SELECT *, chv_images.image_id FROM chv_images
LEFT JOIN chv_storages ON chv_images.image_storage_id =
chv_storages.storage_id
LEFT JOIN chv_users ON chv_images.image_user_id = chv_users.user_id
LEFT JOIN chv_albums ON chv_images.image_album_id = chv_albums.album_id
LEFT JOIN chv_categories ON chv_images.image_category_id =
chv_categories.category_id
LEFT JOIN chv_meta ON chv_images.image_id = chv_meta.image_id
LEFT JOIN chv_likes ON chv_likes.like_content_type = "image" AND
chv_likes.like_content_id = chv_images.image_id AND chv_likes.like_user_id = 1
ORDER BY chv_images.image_id DESC
LIMIT 0,15
That EXPLAIN shows several table-scans (type: ALL), so it's not surprising that it takes over 30 seconds.
Here's your EXPLAIN:
Notice the column rows shows an estimated 14420 rows read from the first table chv_images. It's doing a table-scan of all the rows.
In general, when you do a series of JOINs, you can multiple together all the values in the rows column of the EXPLAIN, and the final result is how many row-reads MySQL has to do. In this case it's 14420 * 2 * 1 * 1 * 2 * 1 * 916, or 52,834,880 row-reads. That should put into perspective the high cost of doing several table-scans in the same query.
You might help avoid those table-scans by creating some indexes on these tables:
ALTER TABLE chv_storages
ADD INDEX (storage_id);
ALTER TABLE chv_categories
ADD INDEX (category_id);
ALTER TABLE chv_likes
ADD INDEX (like_content_id, like_content_type, like_user_id);
Try creating those indexes and then run the EXPLAIN again.
The other tables are already doing lookups by primary key (type: eq_ref) or by secondary key (type: ref) so those are already optimized.

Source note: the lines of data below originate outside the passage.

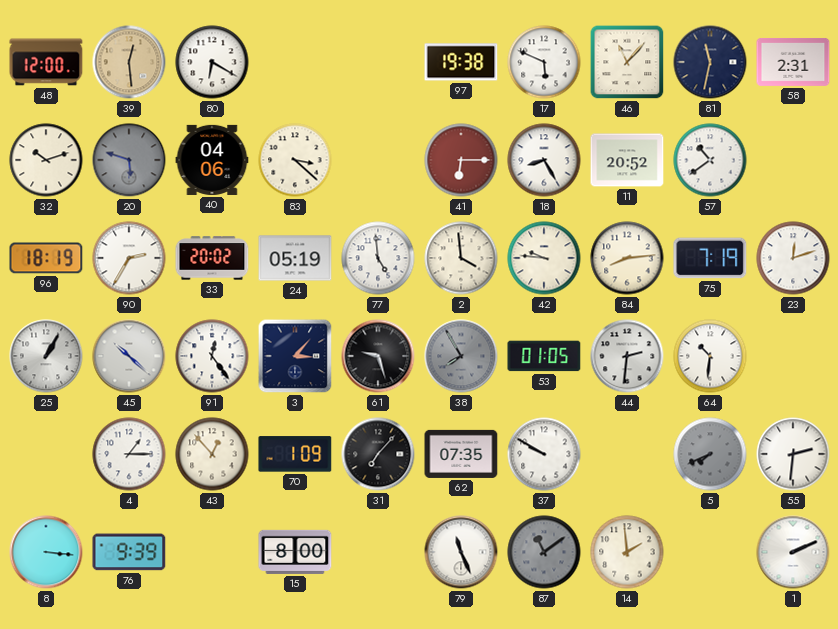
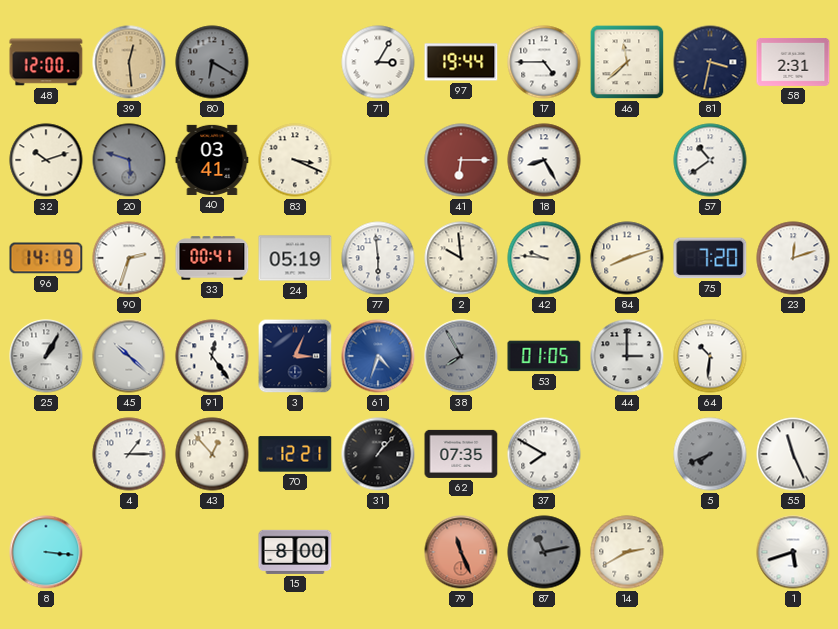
80 dial: white -> grey
71: none -> 3:05
97: 19:38 -> 19:44
17: 5:49 -> 4:45
46: 11:07 -> 11:38
81: 11:32 -> 3:32
40: 04:06 -> 03:41
83: 3:22 -> 3:19
11: 20:52 -> none
96: 18:19 -> 14:19
90: 2:35 -> 2:33
33: 20:02 -> 00:41
77: 4:59 -> 5:59
2: 3:59 -> 9:59
84: 8:14 -> 8:12
75: 7:19 -> 7:20
3: 3:07 -> 3:04
61: 9:27 -> 4:33
61 dial: black -> blue
44: 2:31 -> 3:00
70: 1:09 -> 12:21
31: 7:07 -> 1:07
37: 9:50 -> 7:50
55: 2:31 -> 11:26
76: 9:39 -> none
79 dial: white -> salmon
87: 11:09 -> 11:13
14: 1:59 -> 2:40
1: 2:11 -> 5:42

Your EXPLAIN shows your query uses a temporary table and filesort. You should reconsider whether you need the GROUP BY, because that's probably causing the extra work.
Another tip is to avoid using SELECT * because it might be forcing the query to read many extra columns that you don't need. Instead, explicitly name only the columns you need.
Is there any indexes in chv_images?
I propose:
CREATE INDEX idx_image_id ON chv_images (image_id);
(Bill's ideas are good. I'll take the discussion a different way...)
Explode-Implode -- If the LEFT JOINs match no more than 1 row, change, for example,
SELECT
...
LEFT JOIN chv_meta ON chv_images.image_id = chv_meta.image_id
into
SELECT ...,
( SELECT foo FROM chv_meta WHERE image_id = chv_images.image_id ) AS foo, ...
If that can be done for all the JOINs, you can get rid of GROUP BY. This will avoid the costly "explode-implode" where JOINs lead to more rows, then GROUP BY gets rid of the dups. (I suspect you can't move all the joins in.)
OR -> UNION -- OR is hard to optimize. Your query looks like a good candidate for turning into UNION, then making more indexes that will become useful.
WHERE chv_follows.follow_user_id='1'
OR (follows_project_user_id = 1
AND chv_projects.project_privacy = "public"
AND chv_projects.project_is_public_upload = 1
)
Assuming that follows_project_user_id is in `chv_images,
( SELECT ...
WHERE chv_follows.follow_user_id='1' )
UNION DISTINCT -- or ALL, if you are sure there won't be dups
( SELECT ...
WHERE follows_project_user_id = 1
AND chv_projects.project_privacy = "public"
AND chv_projects.project_is_public_upload = 1 )
Indexes needed:
chv_follows: (follow_user_id)
chv_projects: (project_privacy, project_is_public_upload) -- either order
But this has not yet handled the ORDER BY and LIMIT. The general pattern for such:
( SELECT ... ORDER BY ... LIMIT 15 )
UNION
( SELECT ... ORDER BY ... LIMIT 15 )
ORDER BY ... LIMIT 15
Yes, the ORDER BY and LIMIT are repeated.
That works for page 1. If you want the next 15 rows, see http://mysql.rjweb.org/doc.php/pagination#pagination_and_union
After building those two sub-selects, look at them; I think you will be able to optimize each one, and may need new indexes because the Optimizer will start with a different 'first' table.